The archaeological record in the Southwest suggests that people here have long eaten bugs. Insects are represented in petroglyphs and on pottery, and stashes of insects have been found in caves and granaries.

There are historical reports of the Pima of Southern Arizona eating caterpillars, the Sand Papago eating grubs and the Navajo eating cicadas.

Accounts of "Mormon cricket" harvests include grasshoppers washing up on the shores of the Great Salt Lake by the millions, already salted, and insects caught in similar numbers with baskets placed in ditches while women whipped the grass nearby.

Archaeologists concluded that eating bugs made economic sense. One estimate found that these harvesting techniques meant that on the average, one person could feed four people for more than a month with an hour's work.

Humans did not eat insects just in lean times, Watson said. "As humans are modifying their environment, it's those larger things (like big game) that are affected," he said. "Insects and small reptiles like lizards are more difficult to overexploit."

A change in tastes, Crowley thinks, is a matter of education. At least two of Chapul's first sales involve a teaching element.

Kerry Schwartz, director of Arizona Project WET out of the University of Arizona's Water Resources Research Council, loved the idea of Chapul Bars so much that she bought 250 without tasting them.

She plans to serve the bars to teachers attending the program's training workshops this summer and to volunteers at its water festivals for fourth-graders across the state in the fall.

O.A.R.S. Companies Inc., a river-rafting company, also plans to buy some bars, Crowley said. The idea is to give them to passengers during talks about the human history along the Snake River, where there are petroglyphs of insects.
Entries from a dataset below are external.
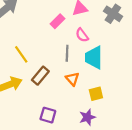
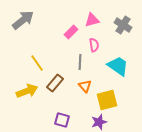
pink semicircle: (82, 35) -> (94, 45), turned -152
cyan trapezoid: (94, 58) -> (118, 66), moved, turned 125
yellow square: (96, 94) -> (107, 100), size x1.5

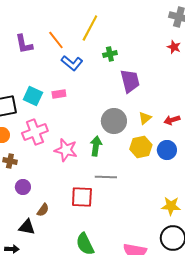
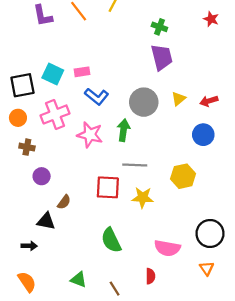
green cross: (110, 54) -> (159, 27), moved, turned 32
blue L-shape: (72, 63) -> (97, 96), moved
yellow hexagon: (141, 147) -> (183, 176), moved
yellow star: (171, 206) -> (143, 198), moved

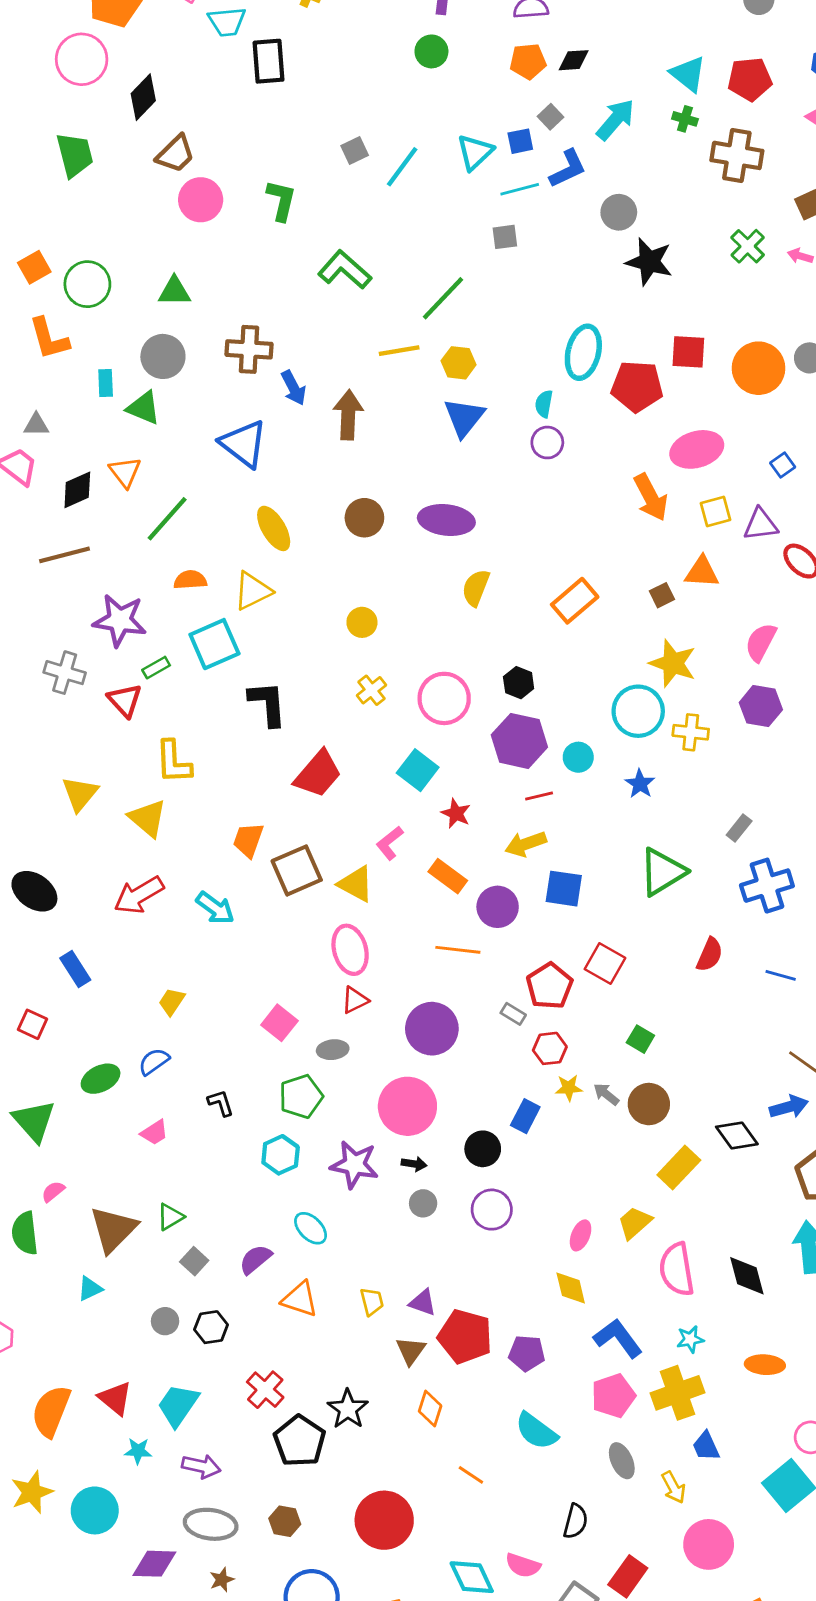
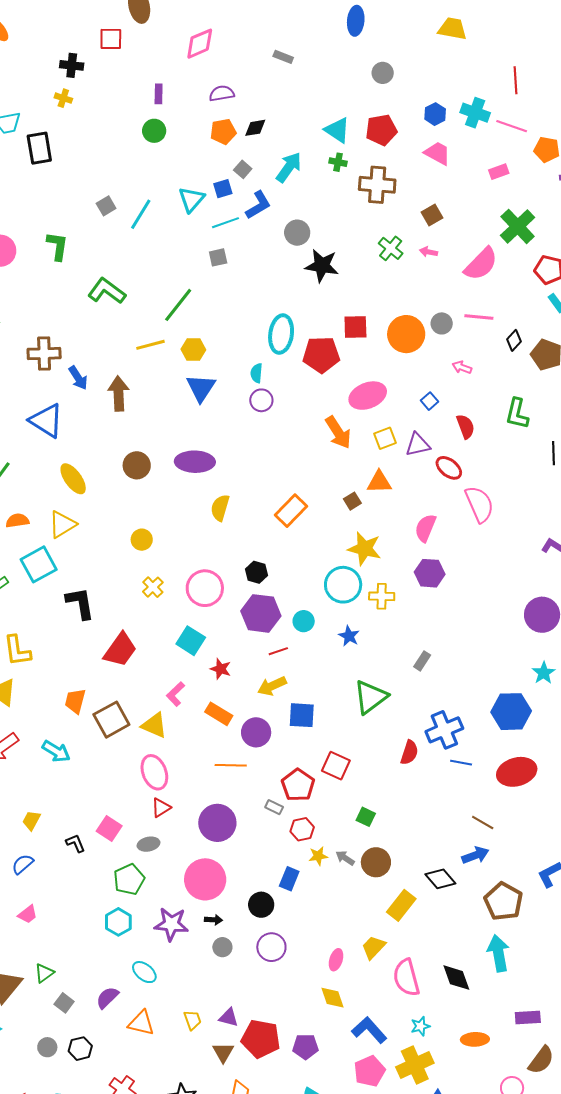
blue cross: (767, 886) -> (444, 730), moved
black L-shape: (221, 1103) -> (75, 843), moved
Other entrepreneurs are also working for change along the same lines.

Some top-tier restaurants in Europe and the U.S. have begun serving bugs, and companies that once sold insects only to pet stores are now expanding into selling bugs for use in human food.

Governments are acting, too. The United Nations Food and Agriculture Organization convened a conference on insects as food in January, and the European Union has sponsored a 1 million euro research project into insects' nutritional value.

Arguments for eating bugs

They're high in calories and protein. And compared to other livestock, insects:

• Need less feed.

• Produce less waste per pound of body weigh and, therefore, less ammonia, a greenhouse gas.

• Use far less water than livestock. Agriculture is the single biggest use of water.

• Need far less space. About 70 percent of the world's agricultural land goes to livestock.